La séquence budgétaire récente, censée apporter de la visibilité, a au contraire cristallisé les incertitudes. L’absence de budget voté, les arbitrages repoussés et la multiplication d’annonces contradictoires entretiennent un climat anxiogène. La création régulière de nouvelles taxes, perçues par les entreprises et les indépendants comme des “menaces” supplémentaires, suffit à casser leur visibilité. Comment investir dans un logiciel, s’agrandir ou structurer une activité si les règles peuvent être suspendues, amendées ou remises en cause au gré des équilibres politiques ?

Des décisions fiscales contradictoires

Alors que la France vise un rebond durable et peine à dépasser les 1 % (DG Trésor) de croissance, la lisibilité fiscale devrait être la règle. Pourtant, entre 2022 et 2024, ce sont 22 mesures fiscales qui ont été modifiées ou créées et qui impactent directement les TPE-PME : crédits d’impôt révisés, ajustements du régime réel, nouvelles taxations sur certains services, transformations des seuils sociaux, etc.

Dans le secteur du bâtiment, l’un des premiers employeurs du pays avec 1,1 million d’actifs, les variations successives des aides à la rénovation ont provoqué une chute de 15 % (FFB) des carnets de commande pour les petites structures entre 2023 et 2024. Dans la restauration, où 85 % (DGE) des établissements sont des TPE, les changements répétés sur les dispositifs d’exonérations sociales ont retardé des embauches pourtant nécessaires.

Ces signaux contradictoires réduisent drastiquement le temps d’anticipation économique : un investissement matériel se planifie à trois ans ; une embauche, à un an. L’instabilité politique compresse ce temps à quelques mois, parfois quelques semaines, avec un risque toujours plus élevé pour ceux qui font tourner le pays.
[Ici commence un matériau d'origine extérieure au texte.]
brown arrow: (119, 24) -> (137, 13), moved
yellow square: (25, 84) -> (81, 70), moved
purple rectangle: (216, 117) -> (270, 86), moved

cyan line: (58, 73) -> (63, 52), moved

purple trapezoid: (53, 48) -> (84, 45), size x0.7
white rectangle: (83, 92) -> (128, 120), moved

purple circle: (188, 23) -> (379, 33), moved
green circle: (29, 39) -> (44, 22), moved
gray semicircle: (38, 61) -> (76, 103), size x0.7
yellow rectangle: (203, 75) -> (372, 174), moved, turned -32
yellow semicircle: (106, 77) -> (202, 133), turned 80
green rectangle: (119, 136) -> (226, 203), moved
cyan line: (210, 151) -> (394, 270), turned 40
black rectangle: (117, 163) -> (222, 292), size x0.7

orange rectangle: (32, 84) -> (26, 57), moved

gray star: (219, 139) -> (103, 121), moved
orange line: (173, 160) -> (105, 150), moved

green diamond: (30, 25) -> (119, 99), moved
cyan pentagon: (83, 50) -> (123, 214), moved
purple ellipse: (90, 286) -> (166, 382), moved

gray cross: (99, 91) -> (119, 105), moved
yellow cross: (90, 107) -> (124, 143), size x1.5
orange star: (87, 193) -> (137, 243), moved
Les indépendants et les petites entreprises sont pourtant parmi les premières forces d’innovation du pays. D’après le baromètre Bpifrance Le Lab / Rexecode, 26 % des dirigeants de TPE-PME prévoient d’annuler leurs projets d’investissement en raison de l’instabilité politique. À l’heure où la productivité stagne depuis dix ans, cette “prudence” forcée coûte double. L’innovation nécessite un environnement stable, au minimum prévisible. Sans cela, les entreprises se replient sur leur court terme, et le pays renonce à une part essentielle de son potentiel économique et de son innovation.

Il faut changer de braquet, et vite

En vérité, les entrepreneurs ne demandent pas une multiplication des dispositifs, mais un cap clair, lisible et cohérent dans la durée. La stabilité politique n’est pas un confort institutionnel : c’est un prérequis pour que les indépendants, artisans, commerçants, professions libérales et PME puissent investir, embaucher et se développer.
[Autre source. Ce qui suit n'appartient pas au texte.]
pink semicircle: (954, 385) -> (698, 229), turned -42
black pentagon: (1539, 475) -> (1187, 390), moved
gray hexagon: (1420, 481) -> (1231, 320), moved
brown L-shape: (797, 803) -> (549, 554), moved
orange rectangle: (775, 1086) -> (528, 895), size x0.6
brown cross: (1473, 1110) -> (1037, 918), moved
Dans un pays où plus d’un million d’entreprises se créent chaque année, mais où la moitié ne passent pas le cap des cinq ans, offrir de la visibilité n’est plus une option. C’est une nécessité économique.

En ce début d’année 2026, sans budget, dans un climat politique toujours plus incertain, ce cap doit être réaffirmé avec force. Non pas au rythme des crises parlementaires ou des rapports de force conjoncturels, mais au service des acteurs qui produisent. Car il faut l’affirmer haut et fort : c’est le secteur privé qui crée la richesse d’un pays, et non l’État. Sans stabilité, ce n’est pas seulement la confiance des entreprises qui vacille : c’est la croissance elle-même qui s’étiole.